> _Data listing_:
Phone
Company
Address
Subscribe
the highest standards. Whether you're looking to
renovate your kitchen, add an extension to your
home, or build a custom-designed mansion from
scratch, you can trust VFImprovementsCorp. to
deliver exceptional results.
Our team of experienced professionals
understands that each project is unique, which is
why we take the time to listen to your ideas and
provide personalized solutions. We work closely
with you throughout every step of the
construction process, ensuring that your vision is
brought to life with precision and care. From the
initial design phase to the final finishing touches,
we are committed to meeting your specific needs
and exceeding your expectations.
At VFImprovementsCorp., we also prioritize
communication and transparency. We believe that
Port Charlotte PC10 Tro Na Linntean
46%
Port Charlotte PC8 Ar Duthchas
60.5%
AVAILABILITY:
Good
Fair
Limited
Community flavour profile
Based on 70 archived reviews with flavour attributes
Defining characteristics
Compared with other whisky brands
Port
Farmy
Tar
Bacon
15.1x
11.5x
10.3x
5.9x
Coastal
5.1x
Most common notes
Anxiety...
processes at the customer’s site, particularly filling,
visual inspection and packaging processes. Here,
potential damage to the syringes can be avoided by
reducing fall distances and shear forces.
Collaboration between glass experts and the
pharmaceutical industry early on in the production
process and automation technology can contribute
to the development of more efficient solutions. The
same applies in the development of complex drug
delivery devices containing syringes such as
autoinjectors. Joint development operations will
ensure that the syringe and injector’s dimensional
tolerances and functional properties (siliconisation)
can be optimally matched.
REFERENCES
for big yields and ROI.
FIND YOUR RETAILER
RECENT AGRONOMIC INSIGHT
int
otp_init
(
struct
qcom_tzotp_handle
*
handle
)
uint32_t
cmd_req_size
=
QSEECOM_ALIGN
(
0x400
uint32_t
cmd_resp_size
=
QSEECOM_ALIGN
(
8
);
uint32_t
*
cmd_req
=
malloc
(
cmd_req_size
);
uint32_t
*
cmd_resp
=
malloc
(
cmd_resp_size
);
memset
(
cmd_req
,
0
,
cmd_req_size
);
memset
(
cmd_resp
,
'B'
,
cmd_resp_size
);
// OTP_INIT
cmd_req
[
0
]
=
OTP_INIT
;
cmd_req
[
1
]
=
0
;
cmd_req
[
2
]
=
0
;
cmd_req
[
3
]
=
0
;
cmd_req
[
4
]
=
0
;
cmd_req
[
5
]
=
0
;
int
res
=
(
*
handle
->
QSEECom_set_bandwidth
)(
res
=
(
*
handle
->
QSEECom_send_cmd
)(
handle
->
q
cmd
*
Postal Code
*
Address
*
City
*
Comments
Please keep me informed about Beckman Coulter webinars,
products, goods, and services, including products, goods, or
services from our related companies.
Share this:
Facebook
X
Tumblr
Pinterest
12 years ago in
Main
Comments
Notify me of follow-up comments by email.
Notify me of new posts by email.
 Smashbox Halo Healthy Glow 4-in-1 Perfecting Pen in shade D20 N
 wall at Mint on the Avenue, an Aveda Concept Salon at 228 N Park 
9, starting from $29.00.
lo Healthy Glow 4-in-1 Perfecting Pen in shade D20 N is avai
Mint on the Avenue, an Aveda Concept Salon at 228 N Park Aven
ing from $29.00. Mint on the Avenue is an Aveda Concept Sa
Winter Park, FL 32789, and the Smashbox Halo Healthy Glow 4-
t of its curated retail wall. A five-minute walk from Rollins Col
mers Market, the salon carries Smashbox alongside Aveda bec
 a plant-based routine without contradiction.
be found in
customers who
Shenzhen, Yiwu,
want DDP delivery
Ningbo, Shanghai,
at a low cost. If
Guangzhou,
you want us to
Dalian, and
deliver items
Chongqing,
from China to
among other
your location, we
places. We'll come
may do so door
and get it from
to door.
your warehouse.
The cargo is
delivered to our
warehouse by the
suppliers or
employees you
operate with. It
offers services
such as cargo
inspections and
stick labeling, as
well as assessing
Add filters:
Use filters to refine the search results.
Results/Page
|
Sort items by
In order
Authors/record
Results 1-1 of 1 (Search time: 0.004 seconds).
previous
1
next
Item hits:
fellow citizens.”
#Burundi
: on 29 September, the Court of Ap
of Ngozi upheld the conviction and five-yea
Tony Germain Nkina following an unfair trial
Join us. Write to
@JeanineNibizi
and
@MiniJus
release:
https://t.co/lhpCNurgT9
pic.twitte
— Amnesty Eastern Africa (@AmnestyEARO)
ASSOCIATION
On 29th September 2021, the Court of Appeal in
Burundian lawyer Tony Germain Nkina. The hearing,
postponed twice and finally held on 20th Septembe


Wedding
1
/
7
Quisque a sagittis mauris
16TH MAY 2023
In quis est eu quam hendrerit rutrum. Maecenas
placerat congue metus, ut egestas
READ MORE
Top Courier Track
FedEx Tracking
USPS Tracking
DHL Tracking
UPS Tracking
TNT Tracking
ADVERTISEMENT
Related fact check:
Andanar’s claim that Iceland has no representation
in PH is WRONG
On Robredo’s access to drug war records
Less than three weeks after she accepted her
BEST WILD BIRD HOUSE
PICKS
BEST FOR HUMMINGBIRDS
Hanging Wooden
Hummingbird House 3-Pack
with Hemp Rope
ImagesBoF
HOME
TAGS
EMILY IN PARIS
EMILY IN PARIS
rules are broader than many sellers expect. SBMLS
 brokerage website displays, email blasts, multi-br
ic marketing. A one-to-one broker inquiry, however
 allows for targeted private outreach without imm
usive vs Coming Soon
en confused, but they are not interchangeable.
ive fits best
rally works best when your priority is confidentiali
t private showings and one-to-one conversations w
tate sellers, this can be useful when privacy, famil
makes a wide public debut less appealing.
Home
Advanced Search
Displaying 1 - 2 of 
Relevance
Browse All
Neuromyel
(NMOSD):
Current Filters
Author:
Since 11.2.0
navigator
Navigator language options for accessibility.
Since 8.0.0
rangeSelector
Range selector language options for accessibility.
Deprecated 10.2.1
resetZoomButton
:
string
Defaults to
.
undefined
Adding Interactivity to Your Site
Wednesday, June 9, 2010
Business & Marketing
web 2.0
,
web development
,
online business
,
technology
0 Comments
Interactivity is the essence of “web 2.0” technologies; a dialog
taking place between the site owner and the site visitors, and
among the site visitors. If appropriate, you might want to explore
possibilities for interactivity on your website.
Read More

> _Problem_: Exact retyping of all the entries is required.

> _Result_:
Phone
Company
Address
Subscribe
the highest standards. Whether you're looking to
renovate your kitchen, add an extension to your
home, or build a custom-designed mansion from
scratch, you can trust VFImprovementsCorp. to
deliver exceptional results.
Our team of experienced professionals
understands that each project is unique, which is
why we take the time to listen to your ideas and
provide personalized solutions. We work closely
with you throughout every step of the
construction process, ensuring that your vision is
brought to life with precision and care. From the
initial design phase to the final finishing touches,
we are committed to meeting your specific needs
and exceeding your expectations.
At VFImprovementsCorp., we also prioritize
communication and transparency. We believe that
Port Charlotte PC10 Tro Na Linntean
46%
Port Charlotte PC8 Ar Duthchas
60.5%
AVAILABILITY:
Good
Fair
Limited
Community flavour profile
Based on 70 archived reviews with flavour attributes
Defining characteristics
Compared with other whisky brands
Port
Farmy
Tar
Bacon
15.1x
11.5x
10.3x
5.9x
Coastal
5.1x
Most common notes
Anxiety...
processes at the customer’s site, particularly filling,
visual inspection and packaging processes. Here,
potential damage to the syringes can be avoided by
reducing fall distances and shear forces.
Collaboration between glass experts and the
pharmaceutical industry early on in the production
process and automation technology can contribute
to the development of more efficient solutions. The
same applies in the development of complex drug
delivery devices containing syringes such as
autoinjectors. Joint development operations will
ensure that the syringe and injector’s dimensional
tolerances and functional properties (siliconisation)
can be optimally matched.
REFERENCES
for big yields and ROI.
FIND YOUR RETAILER
RECENT AGRONOMIC INSIGHT
int
otp_init
(
struct
qcom_tzotp_handle
*
handle
)
uint32_t
cmd_req_size
=
QSEECOM_ALIGN
(
0x400
uint32_t
cmd_resp_size
=
QSEECOM_ALIGN
(
8
);
uint32_t
*
cmd_req
=
malloc
(
cmd_req_size
);
uint32_t
*
cmd_resp
=
malloc
(
cmd_resp_size
);
memset
(
cmd_req
,
0
,
cmd_req_size
);
memset
(
cmd_resp
,
'B'
,
cmd_resp_size
);
// OTP_INIT
cmd_req
[
0
]
=
OTP_INIT
;
cmd_req
[
1
]
=
0
;
cmd_req
[
2
]
=
0
;
cmd_req
[
3
]
=
0
;
cmd_req
[
4
]
=
0
;
cmd_req
[
5
]
=
0
;
int
res
=
(
*
handle
->
QSEECom_set_bandwidth
)(
res
=
(
*
handle
->
QSEECom_send_cmd
)(
handle
->
q
cmd
*
Postal Code
*
Address
*
City
*
Comments
Please keep me informed about Beckman Coulter webinars,
products, goods, and services, including products, goods, or
services from our related companies.
Share this:
Facebook
X
Tumblr
Pinterest
12 years ago in
Main
Comments
Notify me of follow-up comments by email.
Notify me of new posts by email.
 Smashbox Halo Healthy Glow 4-in-1 Perfecting Pen in shade D20 N
 wall at Mint on the Avenue, an Aveda Concept Salon at 228 N Park 
9, starting from $29.00.
lo Healthy Glow 4-in-1 Perfecting Pen in shade D20 N is avai
Mint on the Avenue, an Aveda Concept Salon at 228 N Park Aven
ing from $29.00. Mint on the Avenue is an Aveda Concept Sa
Winter Park, FL 32789, and the Smashbox Halo Healthy Glow 4-
t of its curated retail wall. A five-minute walk from Rollins Col
mers Market, the salon carries Smashbox alongside Aveda bec
 a plant-based routine without contradiction.
be found in
customers who
Shenzhen, Yiwu,
want DDP delivery
Ningbo, Shanghai,
at a low cost. If
Guangzhou,
you want us to
Dalian, and
deliver items
Chongqing,
from China to
among other
your location, we
places. We'll come
may do so door
and get it from
to door.
your warehouse.
The cargo is
delivered to our
warehouse by the
suppliers or
employees you
operate with. It
offers services
such as cargo
inspections and
stick labeling, as
well as assessing
Add filters:
Use filters to refine the search results.
Results/Page
|
Sort items by
In order
Authors/record
Results 1-1 of 1 (Search time: 0.004 seconds).
previous
1
next
Item hits:
fellow citizens.”
#Burundi
: on 29 September, the Court of Ap
of Ngozi upheld the conviction and five-yea
Tony Germain Nkina following an unfair trial
Join us. Write to
@JeanineNibizi
and
@MiniJus
release:
https://t.co/lhpCNurgT9
pic.twitte
— Amnesty Eastern Africa (@AmnestyEARO)
ASSOCIATION
On 29th September 2021, the Court of Appeal in
Burundian lawyer Tony Germain Nkina. The hearing,
postponed twice and finally held on 20th Septembe


Wedding
1
/
7
Quisque a sagittis mauris
16TH MAY 2023
In quis est eu quam hendrerit rutrum. Maecenas
placerat congue metus, ut egestas
READ MORE
Top Courier Track
FedEx Tracking
USPS Tracking
DHL Tracking
UPS Tracking
TNT Tracking
ADVERTISEMENT
Related fact check:
Andanar’s claim that Iceland has no representation
in PH is WRONG
On Robredo’s access to drug war records
Less than three weeks after she accepted her
BEST WILD BIRD HOUSE
PICKS
BEST FOR HUMMINGBIRDS
Hanging Wooden
Hummingbird House 3-Pack
with Hemp Rope
ImagesBoF
HOME
TAGS
EMILY IN PARIS
EMILY IN PARIS
rules are broader than many sellers expect. SBMLS
 brokerage website displays, email blasts, multi-br
ic marketing. A one-to-one broker inquiry, however
 allows for targeted private outreach without imm
usive vs Coming Soon
en confused, but they are not interchangeable.
ive fits best
rally works best when your priority is confidentiali
t private showings and one-to-one conversations w
tate sellers, this can be useful when privacy, famil
makes a wide public debut less appealing.
Home
Advanced Search
Displaying 1 - 2 of 
Relevance
Browse All
Neuromyel
(NMOSD):
Current Filters
Author:
Since 11.2.0
navigator
Navigator language options for accessibility.
Since 8.0.0
rangeSelector
Range selector language options for accessibility.
Deprecated 10.2.1
resetZoomButton
:
string
Defaults to
.
undefined
Adding Interactivity to Your Site
Wednesday, June 9, 2010
Business & Marketing
web 2.0
,
web development
,
online business
,
technology
0 Comments
Interactivity is the essence of “web 2.0” technologies; a dialog
taking place between the site owner and the site visitors, and
among the site visitors. If appropriate, you might want to explore
possibilities for interactivity on your website.
Read More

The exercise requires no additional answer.